Les contours de la silhouette se précisèrent : c'était une réplique de Simon. Zoé brandit une croix en aubépine pour l'empêcher de s'échapper.
— Est-ce que tu parles ?
— Oui. Et ce n'est pas la peine de te cacher derrière tes épines. Je n'ai plus beaucoup de forces... vous m'avez bien sapé !
— Qu'es-tu ?
— Une émanation du jeune homme qui habitait ici. Une concrétion de rancœur et de solitude.
— Je ne te crois pas ! Enfin, je vois bien que tu es fait d'émotions négatives, mais je ne crois pas que tu sois sorti de lui tout seul.
— Soit. C'est une histoire très ancienne.

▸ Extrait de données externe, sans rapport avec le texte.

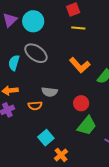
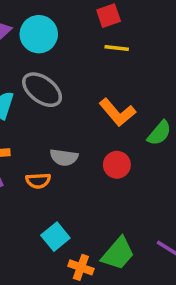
red circle: (81, 103) -> (117, 165), moved
green trapezoid: (87, 126) -> (118, 254), moved
orange cross: (61, 155) -> (81, 267), turned -32

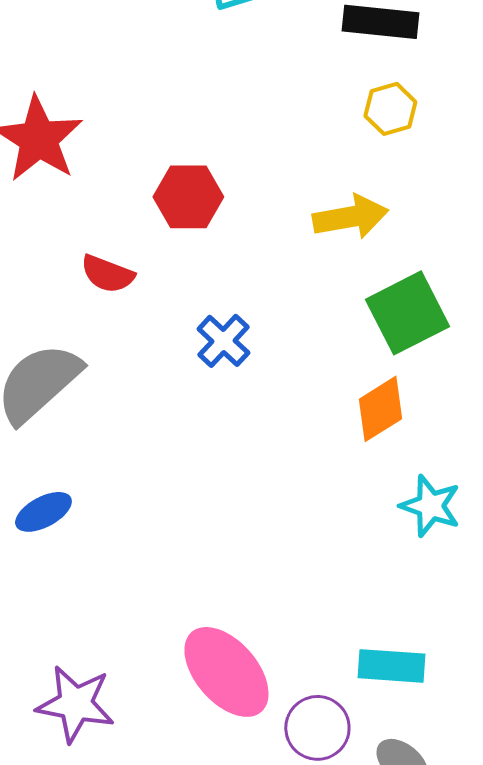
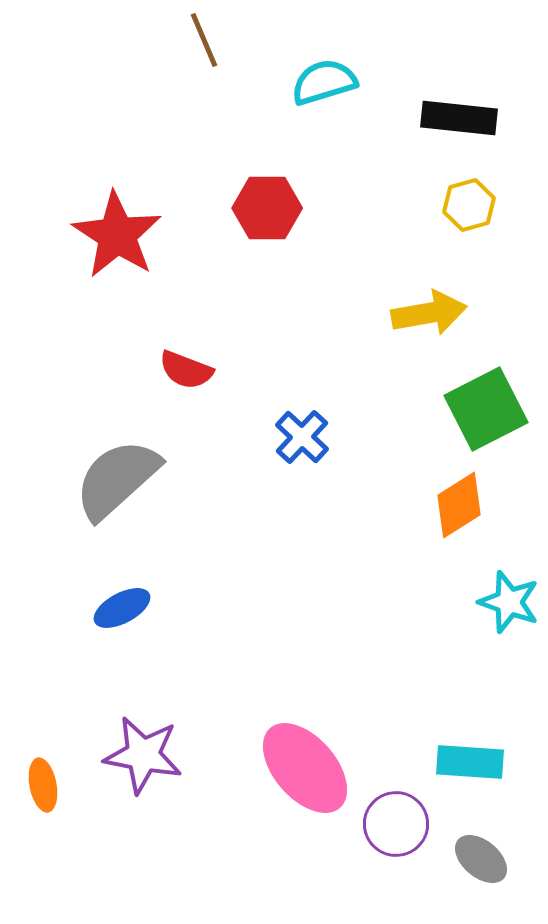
red hexagon: (188, 197) -> (267, 208), moved
purple star: (75, 704) -> (143, 755), moved

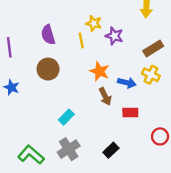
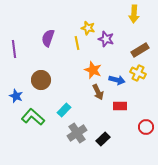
purple semicircle: (48, 35) -> (48, 38), turned 36
brown circle: (48, 69) -> (41, 80), moved
blue star: (12, 87) -> (16, 96), moved
gray cross: (69, 149) -> (77, 133), moved
green L-shape: (31, 155) -> (33, 117), moved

Le fantôme toussota pour éclaircir sa voix :
— Bien avant la construction de la maison, longtemps avant la fondation de cette ville, des millénaires, même, avant l'arrivée de vos ancêtres... Un jeune homme, appelé à devenir chef de son clan, aurait dû participer à l'élection qui a suivi la mort de son père. Malheureusement ses ennemis l'ont poursuivi jusque dans le marais, sans répit pendant plusieurs jours, ils se relayaient alors qu'il était seul. Acculé, à bout de forces, il a tout de même réussi à en tuer quatre grâce à sa lance et son couteau.
Après un silence, il poursuivit :
— Un tir à distance, traître, l'a atteint au flanc. Il saignait mais il s'est encore tapi de nombreuses heures entre les roseaux, les harcelant quand il le pouvait. La fièvre le rendait insensible à la douleur et à la fatigue. Il en a blessé trois ou quatre autres à mort. Ils n'ont pas réussi à l'avoir, il s'est seulement effondré à cause de l'hémorragie. Ils ont retrouvé son corps, ont tranché son nez, ses oreilles, sa langue, son sexe, ses tétons, ses mains et ses pieds, puis lui ont arraché le cœur, qu'ils ont dévoré ensemble, célébrant leur victoire. Ils ont dispersé les autres morceaux à différents endroits du marais, et même dans d'autres paluds, pour être sûrs que jamais le prince ne puisse se reconstituer et venir réclamer son héritage.
Un ton plus bas, il continua :
— Son corps, mon corps, mutilé, n'a pas été brûlé, ainsi mon esprit n'a jamais pu trouver la paix. Cette enveloppe déchirée a erré dans les parages à la recherche de ses pièces manquantes, sans jamais parvenir à les rassembler toutes.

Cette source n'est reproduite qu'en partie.